In early May, Shalika Madan, who worked in a law firm in the Indian capital, Delhi, received a call from her office and was told that she was being laid off.
Ms Madan, a 38-year-old single mother of a son with special needs, had spent more than two years with the firm. A grinding lockdown to prevent the spread of coronavirus had shut down life and business in the capital.
“I begged and begged them to retain me even without a salary. My boss said he had run out of business and money. He knew my situation, and said he was helpless,” Ms Madan, who has more than a decade of work experience in office administration, told me.
She joined millions of Indians whose jobs have disappeared because of the pandemic. A month after the lockdown, 121 million Indians were out of work, according to the Centre for Monitoring Indian Economy (CMIE), an independent think tank.
Since then, the Indian economy has clawed back tens of millions of jobs, mainly in the informal and rural economies. (The bulk of India’s 400-odd million jobs are in the informal economy.)
The CMIE, which conducts one of the world’s largest continuous surveys to track household incomes, expenses and assets, reckons that 70 million such jobs lost at the peak of the lockdown in April have returned.
This is mainly because of the resumption of some economic activity and a bumper harvest that has not only helped absorb a large workforce but also created extra jobs on farms.
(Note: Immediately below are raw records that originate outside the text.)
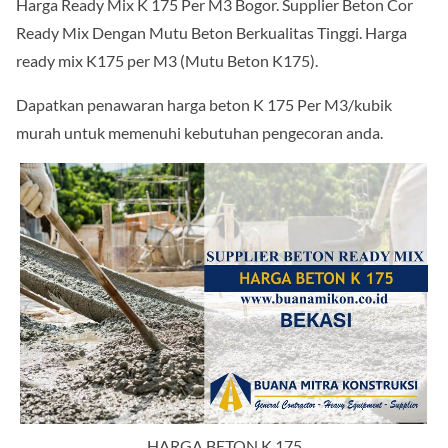
Harga Ready Mix K 175 Per M3 Bogor. Supplier Beton Cor
Ready Mix Dengan Mutu Beton Berkualitas Tinggi. Harga
ready mix K175 per M3 (Mutu Beton K175).
Dapatkan penawaran harga beton K 175 Per M3/kubik
murah untuk memenuhi kebutuhan pengecoran anda.
HARGA BETON K 175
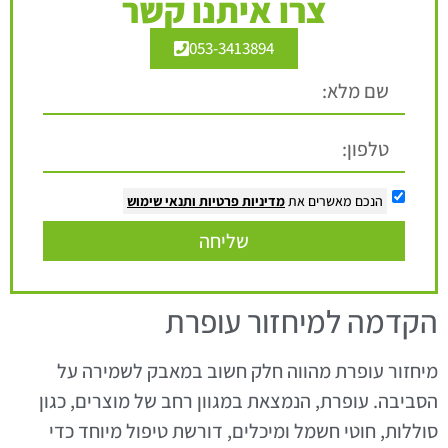
צרו איתנו קשר
053-3413894
הנכם מאשרים את
מדיניות פרטיות
ותנאי שימוש
שליחה
הקדמה למיחזור עופרת
מיחזור עופרת מהווה חלק חשוב במאבק לשמירה על
הסביבה. עופרת, הנמצאת במגוון רחב של מוצרים, כגון
סוללות, חוטי חשמל ומיכלים, דורשת טיפול מיוחד כדי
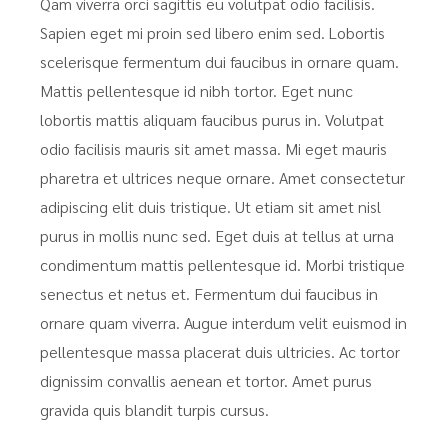
Qam viverra orci sagittis eu volutpat odio facilisis.
Sapien eget mi proin sed libero enim sed. Lobortis
scelerisque fermentum dui faucibus in ornare quam.
Mattis pellentesque id nibh tortor. Eget nunc
lobortis mattis aliquam faucibus purus in. Volutpat
odio facilisis mauris sit amet massa. Mi eget mauris
pharetra et ultrices neque ornare. Amet consectetur
adipiscing elit duis tristique. Ut etiam sit amet nisl
purus in mollis nunc sed. Eget duis at tellus at urna
condimentum mattis pellentesque id. Morbi tristique
senectus et netus et. Fermentum dui faucibus in
ornare quam viverra. Augue interdum velit euismod in
pellentesque massa placerat duis ultricies. Ac tortor
dignissim convallis aenean et tortor. Amet purus
gravida quis blandit turpis cursus.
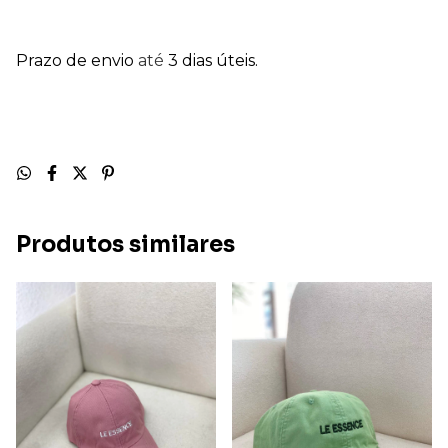
Prazo de envio
até
3 dias úteis.
Produtos similares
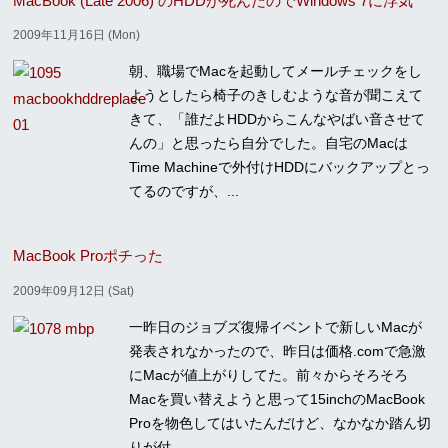
MacBook (Late 2006) のHDDが死んだのでWindows 7に浮気
2009年11月16日 (Mon)
朝、職場でMacを起動してメールチェックをし
ようとしたら椅子のきしむような音が聞こえて
きて、「誰だよHDDからこんなやばい音させて
んの」と思ったら自分でした。自宅のMacは
Time Machineで外付けHDDにバックアップとっ
てるのですが、...
MacBook Proポチった
2009年09月12日 (Sat)
一昨日のジョブズ復帰イベントで新しいMacが
発表されなかったので、昨日は価格.comで急激
にMacが値上がりしてた。前々からそろそろ
Macを買い替えようと思って15inchのMacBook
Proを物色してはいたんだけど、なかなか踏ん切
りが付...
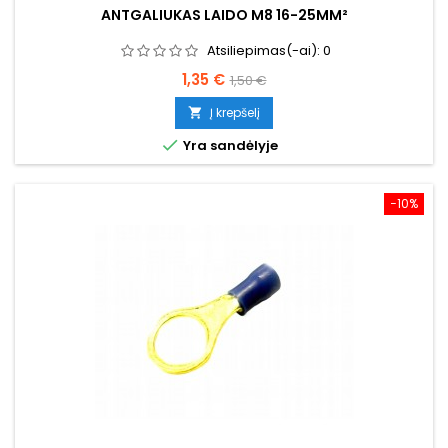
ANTGALIUKAS LAIDO M8 16-25MM²
Atsiliepimas(-ai):
0
Kaina
Bazinė
1,35 €
1,50 €
kaina
Į krepšelį


Yra sandėlyje
−10%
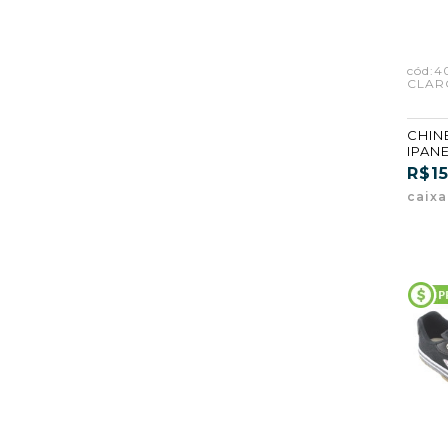
cód:4
CLARO
CHIN
IPANE
AZUL
R$15
(GAS2
caix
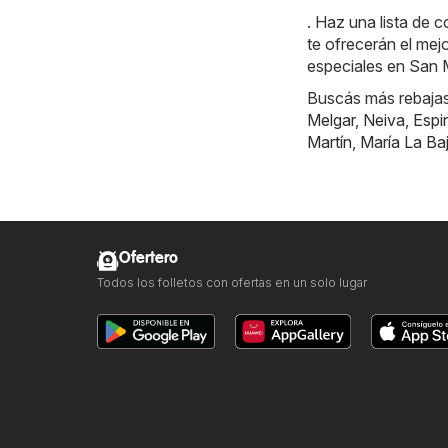
. Haz una lista de
te ofrecerán el mej
especiales en San M
Buscás más rebajas?
Melgar
,
Neiva
,
Espi
Martín
,
María La Ba
Ofertero
Todos los folletos con ofertas en un solo lugar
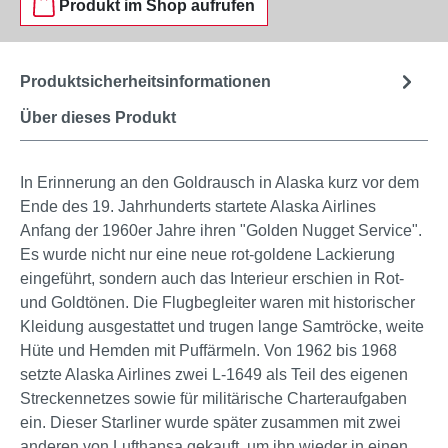
Produkt im Shop aufrufen
Produktsicherheitsinformationen
Über dieses Produkt
In Erinnerung an den Goldrausch in Alaska kurz vor dem
Ende des 19. Jahrhunderts startete Alaska Airlines
Anfang der 1960er Jahre ihren "Golden Nugget Service".
Es wurde nicht nur eine neue rot-goldene Lackierung
eingeführt, sondern auch das Interieur erschien in Rot-
und Goldtönen. Die Flugbegleiter waren mit historischer
Kleidung ausgestattet und trugen lange Samtröcke, weite
Hüte und Hemden mit Puffärmeln. Von 1962 bis 1968
setzte Alaska Airlines zwei L-1649 als Teil des eigenen
Streckennetzes sowie für militärische Charteraufgaben
ein. Dieser Starliner wurde später zusammen mit zwei
anderen von Lufthansa gekauft, um ihn wieder in einen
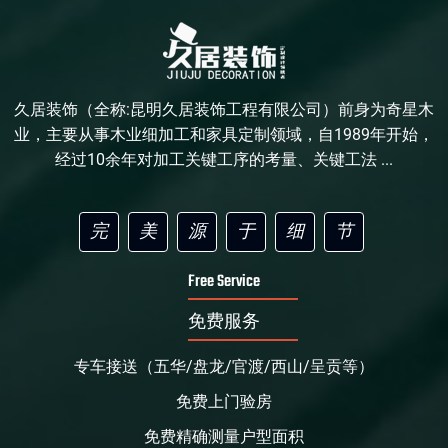
久居装饰（全称:昆明久居装饰工程有限公司）前身为奇星木
业，主要从事木业细加工和家具定制领域，自1989年开始，
经过10余年对加工关键工序的考量、关键工法 ...
完
美
源
于
细
节
Free Service
免费服务
专车接送（五华/盘龙/官渡/西山/呈贡等）
免费上门验房
免费精确测量户型面积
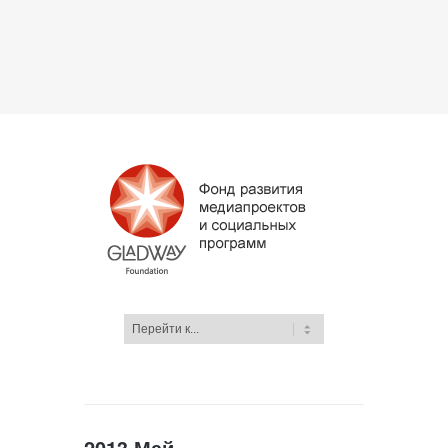
2013 Май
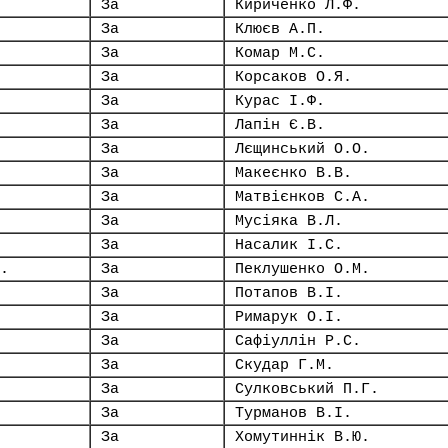
За
Кириченко Л.Ф.
За
Клюєв А.П.
За
Комар М.С.
За
Корсаков О.Я.
За
Курас І.Ф.
За
Лапін Є.В.
За
Лєщинський О.О.
За
Макеєнко В.В.
За
Матвієнков С.А.
За
Мусіяка В.Л.
За
Насалик І.С.
.
За
Пеклушенко О.М.
За
Потапов В.І.
За
Римарук О.І.
За
Сафіуллін Р.С.
За
Скудар Г.М.
За
Сулковський П.Г.
За
Турманов В.І.
За
Хомутиннік В.Ю.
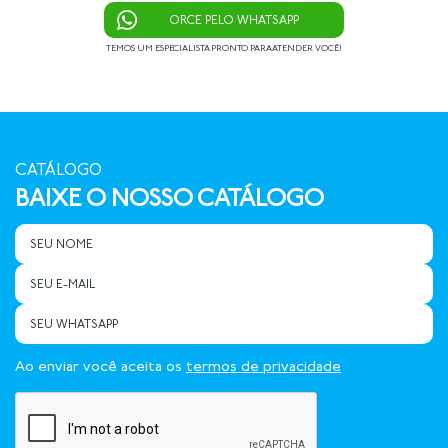
ORCE PELO WHATSAPP
TEMOS UM ESPECIALISTA PRONTO PARA ATENDER VOCÊ!
CATÁLOGO
BAIXE O NOSSO CATÁLOGO
Ao enviar você aceita os
termos de privacidade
The nationwide rural jobs guarantee programme has also helped.
That’s where the good news appears to end.
Some 19 million salaried, formal economy jobs have been lost after the lockdown, estimates the CMIE. A separate report by the International Labour Organisation (ILO) and the Asian Development Bank (ADB) estimates that more than 4 million Indians below the age of 30 have lost their jobs due to the pandemic. Those aged 15-24 are the hardest hit.